Tome of the Undergates

Page 50

‘The tome,’ he whispered, smiling.

And under his head, it smiled back.



A blade was a peculiar thing to feel, Asper thought.

She had never held one before, only stared at them with envy as they danced to a tune played by more capable hands. Now that she did feel one, it was heavy in her grip, like an iron burden wrought with jagged teeth.

Dripping with blood, she added mentally, Gariath’s blood. The thought of holding such a thing had occasionally crossed her mind, in her darkest anger against the dragonman.

But now that she held it . . .

‘I can’t do this,’ she gasped, ‘I can’t do this, can’t do this, can’t ...’

Reassuring denial was lost in an errant roar from the distant hall.

The battle, as Denaos might say in his cruder moments, had long since spent its best affections and now slid into sluggish, sleepy, blood-glutted cuddling.

The precise strikes from the longfaces’ iron spikes had become vicious, slovenly chops as their purple kindred lay beside their feet. The endless stream of frogmen had choked to narrow trickles, the pale creatures glancing around with dark eyes to seek out their emaciated Shepherds. The demons themselves had either fled or lay in smoking husks that still sighed white plumes of steam as they sank into the salt.

And even the water seemed disgusted, sliding out of the great wound in Irontide’s hide in an effort to escape the battle. Water shunned the place, she thought, and begged her to go with it. Neither of them belonged here.

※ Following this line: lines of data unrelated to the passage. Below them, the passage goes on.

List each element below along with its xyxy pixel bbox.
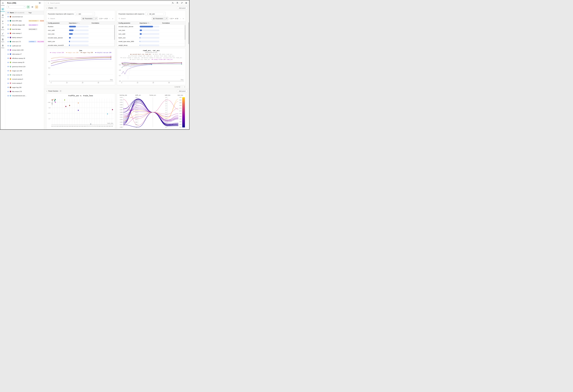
run-name[interactable]: swift-leaf-122 xyxy=(12,45,21,47)
panel-section-title[interactable]: Panel Section xyxy=(48,90,58,92)
run-visibility-eye-icon[interactable] xyxy=(7,45,9,47)
legend-entry[interactable]: snowy-totem-184 road_acc xyxy=(152,59,173,60)
run-visibility-eye-icon[interactable] xyxy=(7,70,9,71)
legend-entry[interactable]: efficient-shape-156 road_acc xyxy=(128,55,153,57)
run-visibility-eye-icon[interactable] xyxy=(7,74,9,76)
importance-column-header[interactable]: Importance↓ xyxy=(140,22,162,24)
magic-wand-button[interactable] xyxy=(164,17,168,20)
metric-select[interactable]: car_acc xyxy=(145,12,165,16)
prev-page-icon[interactable] xyxy=(180,18,181,19)
runs-table-expand-icon[interactable] xyxy=(39,2,42,4)
run-row[interactable]: crimson-sweep-29 xyxy=(5,60,44,65)
x-axis-settings-icon[interactable] xyxy=(172,2,174,4)
run-name[interactable]: snowy-totem-184 xyxy=(12,49,24,51)
tag-remove-icon[interactable]: ✕ xyxy=(37,20,38,21)
sidebar-item-artifacts[interactable]: Artifacts xyxy=(0,44,5,48)
run-visibility-eye-icon[interactable] xyxy=(7,41,9,42)
legend-entry[interactable]: eager-fog-190 xyxy=(81,52,93,53)
correlation-column-header[interactable]: Correlation xyxy=(91,22,115,24)
legend-entry[interactable]: second-best-run road_acc xyxy=(130,53,151,55)
next-page-icon[interactable] xyxy=(112,18,113,19)
table-scrollbar-thumb[interactable] xyxy=(114,25,115,40)
run-name[interactable]: best full data xyxy=(12,28,20,30)
runs-filter-button[interactable] xyxy=(27,5,30,9)
run-row[interactable]: iconic-sweep-5 xyxy=(5,81,44,86)
run-row[interactable]: generous-forest-119 xyxy=(5,65,44,69)
legend-entry[interactable]: swift-leaf-122 road_acc xyxy=(130,59,150,60)
legend-entry[interactable]: magic-sun-188 xyxy=(66,52,78,53)
sidebar-item-jobs[interactable]: Jobs xyxy=(0,20,5,24)
run-name[interactable]: wise-sun-171 xyxy=(12,41,21,42)
sidebar-item-overview[interactable]: Overview xyxy=(0,1,5,6)
run-visibility-eye-icon[interactable] xyxy=(7,16,9,18)
sidebar-item-reports[interactable]: Reports xyxy=(0,38,5,42)
run-name[interactable]: iconic-sweep-5 xyxy=(12,82,22,84)
param-search-input[interactable]: Search xyxy=(119,18,152,19)
run-visibility-eye-icon[interactable] xyxy=(7,78,9,80)
run-visibility-eye-icon[interactable] xyxy=(7,53,9,55)
run-row[interactable]: revived-sweep-9 xyxy=(5,77,44,81)
legend-entry[interactable]: helpful-durian-180 xyxy=(95,52,111,53)
parameter-importance-panel-car_acc[interactable]: Parameter importance with respect tocar_… xyxy=(117,10,186,46)
runs-sort-button[interactable]: ↓↑ xyxy=(35,5,38,9)
sidebar-item-runs[interactable]: Runs xyxy=(0,14,5,18)
name-column-header[interactable]: Name xyxy=(10,12,14,13)
outliers-icon[interactable] xyxy=(181,2,183,4)
regex-toggle[interactable]: .* xyxy=(24,6,24,8)
run-visibility-eye-icon[interactable] xyxy=(7,36,9,38)
tag-chip[interactable]: humans✕ xyxy=(40,20,44,22)
run-visibility-eye-icon[interactable] xyxy=(7,82,9,84)
run-row[interactable]: crisp-sweep-23 xyxy=(5,73,44,77)
run-name[interactable]: misunderstood-swe… xyxy=(12,95,26,96)
iou-chart-panel[interactable]: iousnowy-totem-184magic-sun-188eager-fog… xyxy=(46,48,115,85)
run-visibility-eye-icon[interactable] xyxy=(7,62,9,63)
tag-chip[interactable]: test_medium✕ xyxy=(28,24,38,26)
add-panel-button[interactable]: Add panel xyxy=(177,89,187,92)
run-name[interactable]: effortless-sweep-18 xyxy=(12,57,25,59)
run-row[interactable]: swift-leaf-122 xyxy=(5,44,44,48)
run-visibility-eye-icon[interactable] xyxy=(7,33,9,34)
tag-chip[interactable]: best examples✕ xyxy=(28,20,39,22)
next-page-icon[interactable] xyxy=(182,18,184,19)
sidebar-item-sweeps[interactable]: Sweeps xyxy=(0,32,5,36)
run-name[interactable]: crimson-sweep-29 xyxy=(12,62,24,63)
search-panels-input[interactable]: Search panels xyxy=(46,1,172,5)
prev-page-icon[interactable] xyxy=(109,18,110,19)
collapse-chevron-icon[interactable] xyxy=(46,7,47,9)
run-row[interactable]: magic-sun-188 xyxy=(5,69,44,73)
road-acc-chart-panel[interactable]: road_acc, car_accShowing first 10 runsse… xyxy=(117,48,186,85)
tag-remove-icon[interactable]: ✕ xyxy=(35,41,36,42)
settings-gear-icon[interactable]: ⚙ xyxy=(185,2,187,4)
next-page-icon[interactable] xyxy=(184,86,185,88)
runs-group-button[interactable] xyxy=(31,5,34,9)
legend-entry[interactable]: dainty-sweep-4 road_acc xyxy=(142,57,162,58)
tags-column-header[interactable]: Tags xyxy=(28,12,32,13)
prev-page-icon[interactable] xyxy=(181,86,183,88)
run-row[interactable]: eager-fog-190 xyxy=(5,85,44,89)
tag-chip[interactable]: prod_ready✕ xyxy=(28,28,37,30)
legend-entry[interactable]: solar-sweep-2 road_acc xyxy=(120,57,140,58)
run-name[interactable]: second-best-run xyxy=(12,16,23,18)
runs-search-input[interactable]: .* xyxy=(7,5,26,9)
parameters-button[interactable]: ⚙Parameters xyxy=(152,17,168,20)
run-name[interactable]: crisp-sweep-23 xyxy=(12,74,22,76)
run-row[interactable]: snowy-totem-184 xyxy=(5,48,44,52)
table-scrollbar-thumb[interactable] xyxy=(185,25,185,40)
run-row[interactable]: vital-sweep-17 xyxy=(5,52,44,56)
run-row[interactable]: best 20% databest examples✕humans✕ xyxy=(5,19,44,23)
run-row[interactable]: misunderstood-swe… xyxy=(5,94,44,98)
metric-select[interactable]: acc xyxy=(75,12,95,16)
parameter-importance-panel-acc[interactable]: Parameter importance with respect toaccS… xyxy=(46,10,115,46)
run-visibility-eye-icon[interactable] xyxy=(7,57,9,59)
run-name[interactable]: revived-sweep-9 xyxy=(12,78,23,80)
smoothing-iron-icon[interactable] xyxy=(176,1,179,4)
run-row[interactable]: second-best-run xyxy=(5,15,44,19)
tag-chip[interactable]: test_medium✕ xyxy=(37,41,44,42)
tag-remove-icon[interactable]: ✕ xyxy=(36,29,37,30)
tag-remove-icon[interactable]: ✕ xyxy=(36,24,37,26)
legend-entry[interactable]: best 20% data road_acc xyxy=(153,53,172,55)
correlation-column-header[interactable]: Correlation xyxy=(162,22,186,24)
toggle-all-visibility-eye-icon[interactable] xyxy=(7,12,9,14)
run-visibility-eye-icon[interactable] xyxy=(7,87,9,88)
magic-wand-button[interactable] xyxy=(94,17,98,20)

They were healers. She was a healer. She served the Healer. What place did she have in this slaughter?

She did not desire an answer, but received one, anyway, at the end of her left arm. It twitched now, throbbing angrily. It did not doubt, it snarled. It did not beg, it demanded. And with each moment, it grew harder to ignore.

‘Not now,’ she whispered to her appendage. ‘Not now. I can fight this. I can resist this.’ Only remotely aware of how much of a squealing whisper her voice was, she felt the tears slide down her cheek to land upon her sleeve. ‘Not . . . now.’

‘Then when?’

Asper’s head snapped towards the longface standing over her. For a woman bludgeoned and cut, she looked remarkably calm, regarding the priestess from behind a circular iron shield. The unpleasant grin that split her face, however, left no motive unclear.

‘You look lost, pinky,’ the longface said. She raised her iron spike, slammed it against her shield. ‘Need some help?’

‘S-stay back.’ Asper retreated a step, raising her left hand, then forcing it down against her side and holding up the blade. ‘I’ve got a weapon.’

‘One of our own gnawblades.’ The longface tilted her head to note the gore dripping down its handle. ‘But you don’t look like you could have done that with it.’

‘I . . . I did.’

‘I haven’t seen you in the fight. Hiding is reserved for males.’ The longface smiled, took a step forwards. ‘Females fight.’

‘Stay away from me!’

‘Do your breed proud and stand,’ the woman hissed. ‘If I have to stick you in the back, I’m going to be unhappy.’

Asper took a step backwards and the longface’s grin grew broader. Unhappy, indeed. Calling the woman a liar would seem a bit futile, though. Instead, she tensed, ready to turn, ready to flee.

‘QAI ZHOTH!’ A grating roar split the air. ‘DIE, OVERSCUM! AKH ZEKH LA—’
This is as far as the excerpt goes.